In Alzheimer’s disease

• amyloid precursor protein (APP) is cleaved by proteases, secretase alpha, beta and gamma
• secretase alpha -> sAPP (secreted, good for cell, harmless growth factor)
• secretase beta and gamma together -> Aβ protein, takes essential intracelullar part of APP
• so altered balance between these enzymes -> amyloiogenesis

Aβ then aggregates, body can’t clear, forms amyloid plaques -> neuronal death

Question 20

Risk factors for Alzheimer’s disease

Answer 20

Age - risk doubles each 10 years after 65
Family history - genes with mutations in APP?

+ possibles:

• early traumatic head injury
• female
• lower educational level
• high calorie/fat/cholesterol diet, low exercise

Question 21

Creutzfeld-Jacob disease

Answer 21

CJD

• fatal, rapidly progressive dementia, loss of motor coordination
• survival 6 months average
• no clear gross pathological features
• can be nvCJD, from contact with BSE infected beef, then long incubation period, forms abnormal form of prion protein, converts other proteins around it to this, aggregates
• or spontaneous conformational change

Question 22

Currently licensed drug therapy for Alzheimer’s

Answer 22

Cholinesterase inhibitors - increase ACh levels (cholinergic cells die early, attempt to compensate)
eg DONEPEZIL, GALANTAMINE, RIVASTIGMINE

Partial NMDA receptor antagonists - neuroprotective, reduce excitability
eg MEMANTINE

(no new licensed drug for 15 years)

Question 23

Potential targets for treatment of Alzheimer’s

Answer 23

MODIFY Aβ PATHWAY

• alpha/beta/gamma secretase inhibitors? to reduce Aβ formation
• anti-aggregation agents? uses copper + zinc (highly charged) to pull other proteins in - effective but no cognitive effect
• statins? link between high cholesterol and APP changes
• enhance Aβ clearance? with immune therapy

MODIFY TAU PATHWAY (some dementias have only tau changes)

• lithium?
• microtubule modifiers?
• tau aggregation inhibitors?

Question 24

Deontology

Answer 24

Do your duty
- do not kill/lie/break confidences etc

(may create a corresponding right - right for patient to have doctor fulfil duty)

Question 25

Consequentialism

Answer 25

Do that which has the best outcomes
- greatest good for the greatest number

= utilitarianism

Question 26

Virtue ethics

Answer 26

Be virtuous

- person based, what would a virtuous person do?

Question 27

Four ethical principles

Answer 27

Respect for autonomy - consent, self-rule
Beneficence - provide benefit
Non-maleficence - do no harm
Justice - share resources fairly

(Beauchamp and Childress)

Question 28

Coma

Answer 28

Absent wakefulness, absent awareness

• lasts more than 6 hours
• cannot be awakened
• fails to respond normally to painful stimuli, light, sound
• lacks normal sleep-wake cycle
• does not initiate voluntary actions

Question 29

Vegetative state

Answer 29

Wakefulness, absent awareness

• preserved capacity for spontaneous or stimulus-induced arousal
• sleep-wake cycles present
• reflexive and spontaneous behaviours
• complete absence of behavioural evidence for self or environmental awareness

Continuing = 4 weeks +
Permanent = 6/12 months +

= post-coma unresponsiveness?
= unresponsive wakefulness syndrome?
Better terminology

Question 30

Advanced directives

Answer 30

Must not treat if competent adult refuses
- or is assault/battery/trespass to patient

NEEDS
- competence
and
- current refusal
or
- advance refusal (currently no capacity, but previous specific, written, witnessed refusal of life-support)

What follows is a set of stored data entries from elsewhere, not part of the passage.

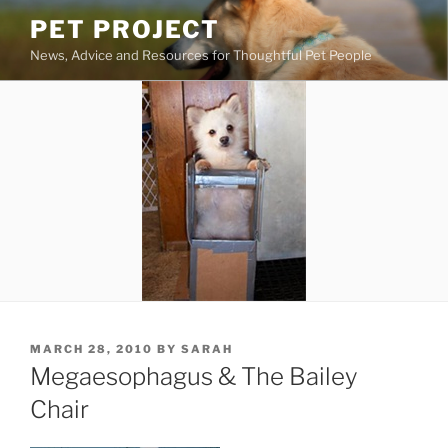
Skip
PET PROJECT
to
News, Advice and Resources for Thoughtful Pet People
content
POSTED
MARCH 28, 2010
BY
SARAH
ON
Megaesophagus & The Bailey
Chair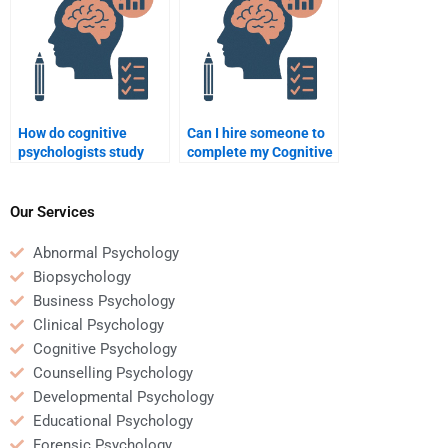
How do cognitive
Can I hire someone to
psychologists study
complete my Cognitive
implicit attitudes?
Psychology quiz?
Our Services
Abnormal Psychology
Biopsychology
Business Psychology
Clinical Psychology
Cognitive Psychology
Counselling Psychology
Developmental Psychology
Educational Psychology
Forensic Psychology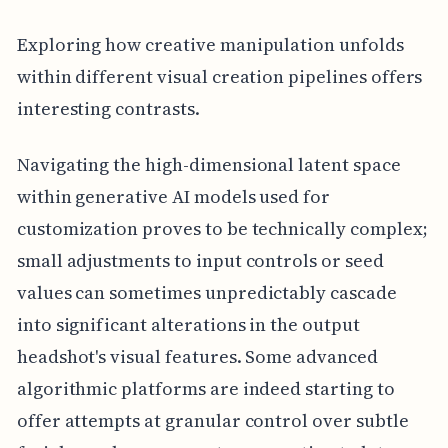
Exploring how creative manipulation unfolds
within different visual creation pipelines offers
interesting contrasts.
Navigating the high-dimensional latent space
within generative AI models used for
customization proves to be technically complex;
small adjustments to input controls or seed
values can sometimes unpredictably cascade
into significant alterations in the output
headshot's visual features. Some advanced
algorithmic platforms are indeed starting to
offer attempts at granular control over subtle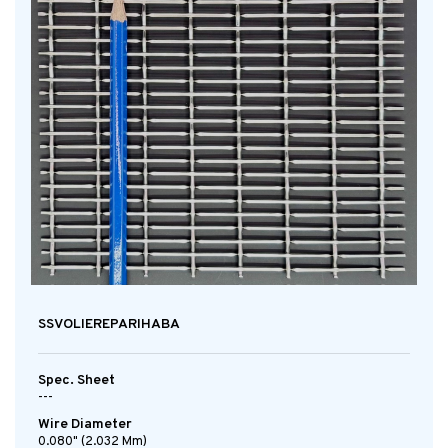
SSVOLIEREPARIHABA
Spec. Sheet
---
Wire Diameter
0.080" (2.032 Mm)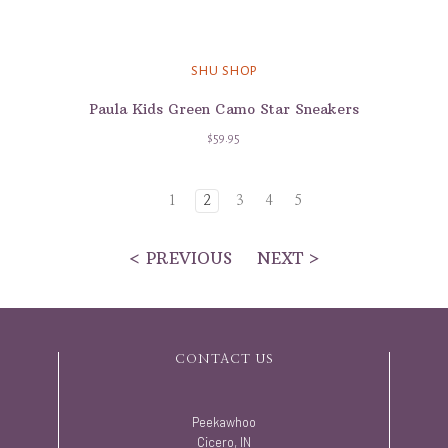
SHU SHOP
Paula Kids Green Camo Star Sneakers
$59.95
1
2
3
4
5
< PREVIOUS
NEXT >
CONTACT US
Peekawhoo
Cicero, IN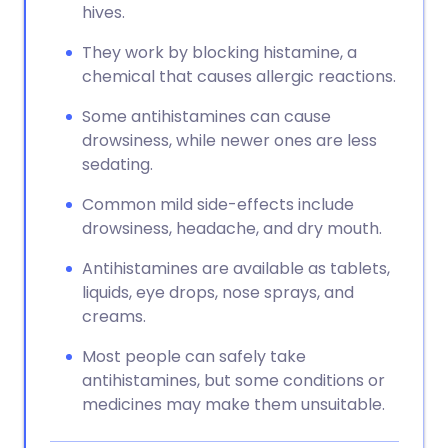
hives.
They work by blocking histamine, a
chemical that causes allergic reactions.
Some antihistamines can cause
drowsiness, while newer ones are less
sedating.
Common mild side-effects include
drowsiness, headache, and dry mouth.
Antihistamines are available as tablets,
liquids, eye drops, nose sprays, and
creams.
Most people can safely take
antihistamines, but some conditions or
medicines may make them unsuitable.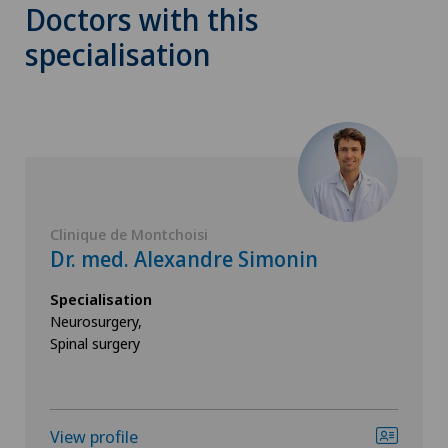
Doctors with this
specialisation
Clinique de Montchoisi
Dr. med. Alexandre Simonin
Specialisation
Neurosurgery,
Spinal surgery
View profile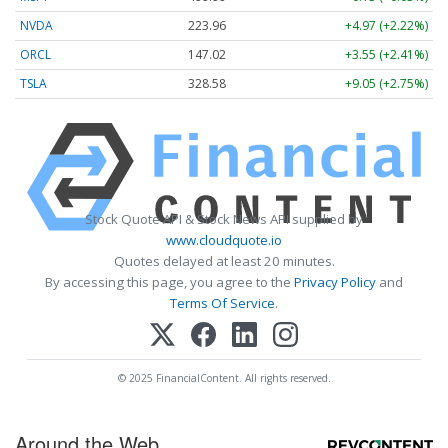
NVDA
223.96
+4.97 (+2.22%)
ORCL
147.02
+3.55 (+2.41%)
TSLA
328.58
+9.05 (+2.75%)
Stock Quote API & Stock News API supplied by
www.cloudquote.io
Quotes delayed at least 20 minutes.
By accessing this page, you agree to the
Privacy Policy
and
Terms Of Service
.
© 2025 FinancialContent. All rights reserved.
Around the Web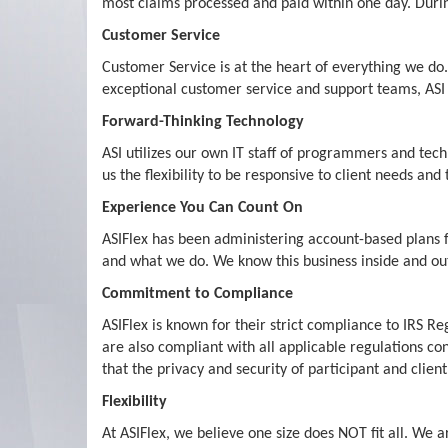
most claims processed and paid within one day. Durin
Customer Service
Customer Service is at the heart of everything we do.
exceptional customer service and support teams, ASI i
Forward-Thinking Technology
ASI utilizes our own IT staff of programmers and tec
us the flexibility to be responsive to client needs an
Experience You Can Count On
ASIFlex has been administering account-based plans 
and what we do. We know this business inside and out
Commitment to Compliance
ASIFlex is known for their strict compliance to IRS 
are also compliant with all applicable regulations co
that the privacy and security of participant and client
Flexibility
At ASIFlex, we believe one size does NOT fit all. We 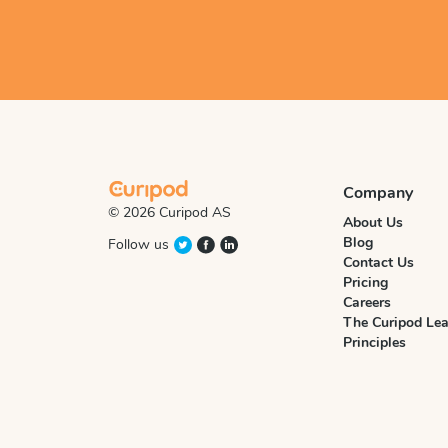
Company
© 2026 Curipod AS
About Us
Blog
Follow us
Contact Us
Pricing
Careers
The Curipod Lea
Principles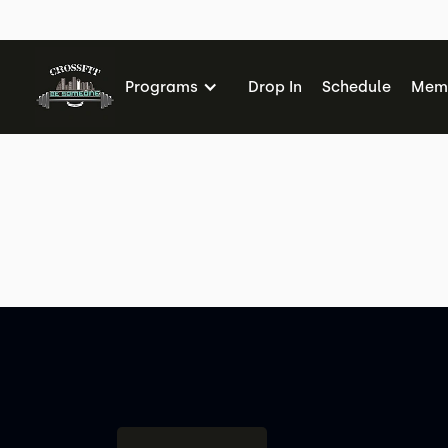
Me
Programs
Drop In
Schedule
Memb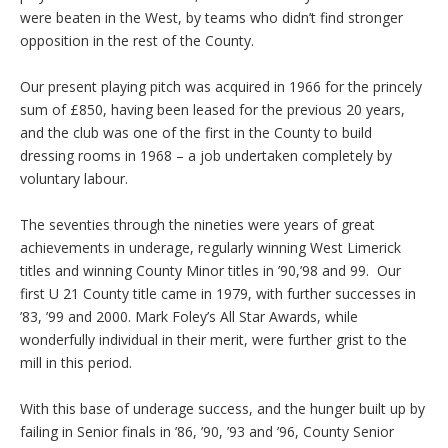
were beaten in the West, by teams who didn’t find stronger
opposition in the rest of the County.
Our present playing pitch was acquired in 1966 for the princely
sum of £850, having been leased for the previous 20 years,
and the club was one of the first in the County to build
dressing rooms in 1968 – a job undertaken completely by
voluntary labour.
The seventies through the nineties were years of great
achievements in underage, regularly winning West Limerick
titles and winning County Minor titles in ’90,’98 and 99. Our
first U 21 County title came in 1979, with further successes in
’83, ’99 and 2000. Mark Foley’s All Star Awards, while
wonderfully individual in their merit, were further grist to the
mill in this period.
With this base of underage success, and the hunger built up by
failing in Senior finals in ’86, ’90, ’93 and ’96, County Senior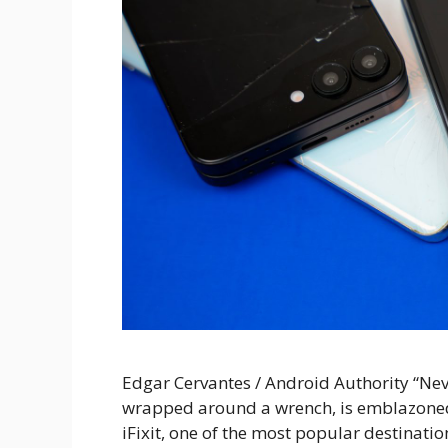
Edgar Cervantes / Android Authority “Nev
wrapped around a wrench, is emblazoned o
iFixit, one of the most popular destinati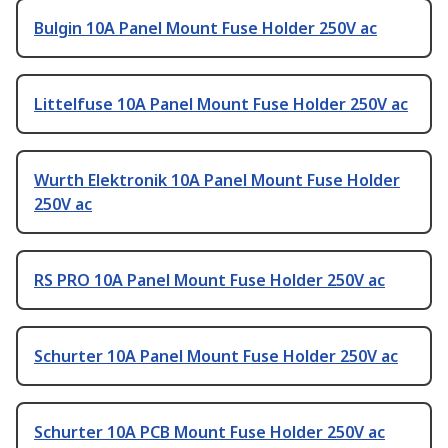
Bulgin 10A Panel Mount Fuse Holder 250V ac
Littelfuse 10A Panel Mount Fuse Holder 250V ac
Wurth Elektronik 10A Panel Mount Fuse Holder
250V ac
RS PRO 10A Panel Mount Fuse Holder 250V ac
Schurter 10A Panel Mount Fuse Holder 250V ac
Schurter 10A PCB Mount Fuse Holder 250V ac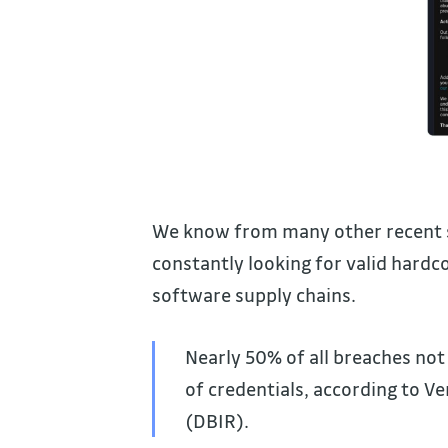
We know from many other recent se
constantly looking for valid hardco
software supply chains.
Nearly 50% of all breaches not
of credentials, according to V
(DBIR).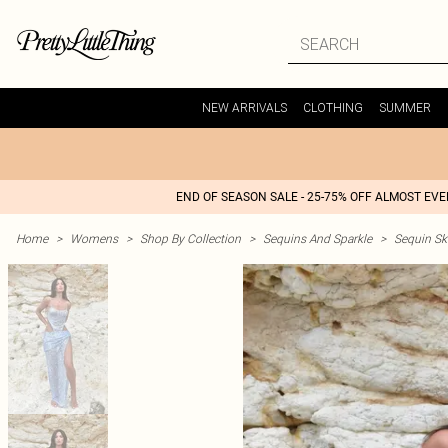
NEW ARRIVALS
CLOTHING
SUMMER
END OF SEASON SALE - 25-75% OFF ALMOST EV
Home
>
Womens
>
Shop By Collection
>
Sequins And Sparkle
>
Sequin Ski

May not treat even if competent adult demands - right to refuse but not insist on treatment

Question 31

Minimally conscious state

Answer 31

Wakefulness, minimal awareness

• severely altered consciousness
• minimal (but clearly discernible) behavioural evidence of self or environmental awareness demonstrated
• inconsistent but reproducible responses above the level of spontaneous or reflexive behaviour
• some degree of interaction with surroundings

Question 32

Locked-in syndrome

Answer 32

Wakefulness, awareness (paralysed but conscious)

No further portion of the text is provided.